* _Problem_
All of the records below are to be given again word for word, with the pictures removed.
_ _ _
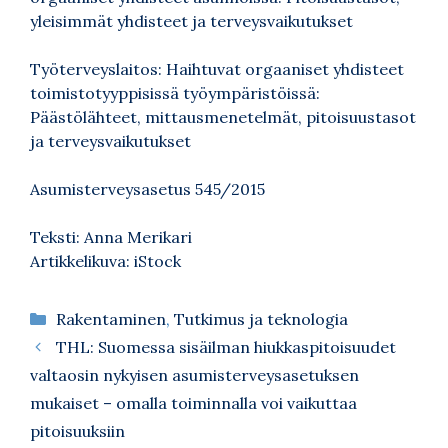
yleisimmät yhdisteet ja terveysvaikutukset
Työterveyslaitos: Haihtuvat orgaaniset yhdisteet
toimistotyyppisissä työympäristöissä:
Päästölähteet, mittausmenetelmät, pitoisuustasot
ja terveysvaikutukset
Asumisterveysasetus 545/2015
Teksti: Anna Merikari
Artikkelikuva: iStock
Kategoriat
Rakentaminen
,
Tutkimus ja teknologia
THL: Suomessa sisäilman hiukkaspitoisuudet
valtaosin nykyisen asumisterveysasetuksen
mukaiset – omalla toiminnalla voi vaikuttaa
pitoisuuksiin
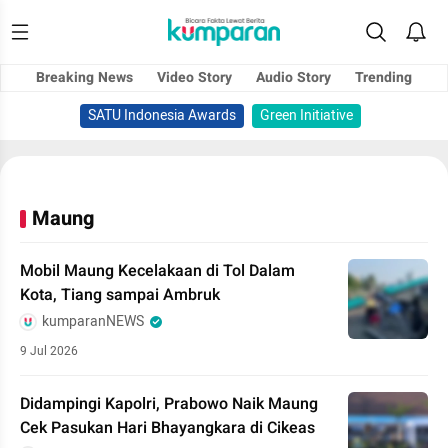
Breaking News
Video Story
Audio Story
Trending
SATU Indonesia Awards
Green Initiative
Maung
Mobil Maung Kecelakaan di Tol Dalam
Kota, Tiang sampai Ambruk
kumparanNEWS
9 Jul 2026
Didampingi Kapolri, Prabowo Naik Maung
Cek Pasukan Hari Bhayangkara di Cikeas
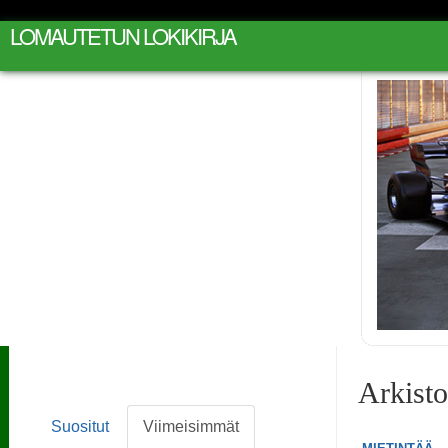
LOMAUTETUN LOKIKIRJA
Arkist
Suositut
Viimeisimmät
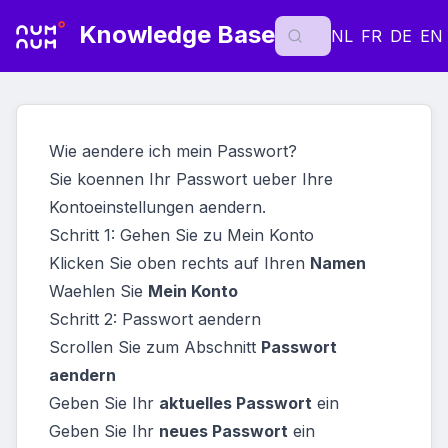
Knowledge Base
NL
FR
DE
EN
Wie aendere ich mein Passwort?
Sie koennen Ihr Passwort ueber Ihre
Kontoeinstellungen aendern.
Schritt 1: Gehen Sie zu Mein Konto
Klicken Sie oben rechts auf Ihren
Namen
Waehlen Sie
Mein Konto
Schritt 2: Passwort aendern
Scrollen Sie zum Abschnitt
Passwort
aendern
Geben Sie Ihr
aktuelles Passwort
ein
Geben Sie Ihr
neues Passwort
ein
_ _ _
* _Answer to the problem_
yleisimmät yhdisteet ja terveysvaikutukset
Työterveyslaitos: Haihtuvat orgaaniset yhdisteet
toimistotyyppisissä työympäristöissä:
Päästölähteet, mittausmenetelmät, pitoisuustasot
ja terveysvaikutukset
Asumisterveysasetus 545/2015
Teksti: Anna Merikari
Artikkelikuva: iStock
Kategoriat
Rakentaminen
,
Tutkimus ja teknologia
THL: Suomessa sisäilman hiukkaspitoisuudet
valtaosin nykyisen asumisterveysasetuksen
mukaiset – omalla toiminnalla voi vaikuttaa
pitoisuuksiin
Breaking News
Video Story
Audio Story
Trending
SATU Indonesia Awards
Green Initiative
Maung
Mobil Maung Kecelakaan di Tol Dalam
Kota, Tiang sampai Ambruk
kumparanNEWS
9 Jul 2026
Didampingi Kapolri, Prabowo Naik Maung
Cek Pasukan Hari Bhayangkara di Cikeas
LOMAUTETUN LOKIKIRJA
Arkist
Suositut
Viimeisimmät
Knowledge Base
NL
FR
DE
EN
Wie aendere ich mein Passwort?
Sie koennen Ihr Passwort ueber Ihre
Kontoeinstellungen aendern.
Schritt 1: Gehen Sie zu Mein Konto
Klicken Sie oben rechts auf Ihren
Namen
Waehlen Sie
Mein Konto
Schritt 2: Passwort aendern
Scrollen Sie zum Abschnitt
Passwort
aendern
Geben Sie Ihr
aktuelles Passwort
ein
Geben Sie Ihr
neues Passwort
ein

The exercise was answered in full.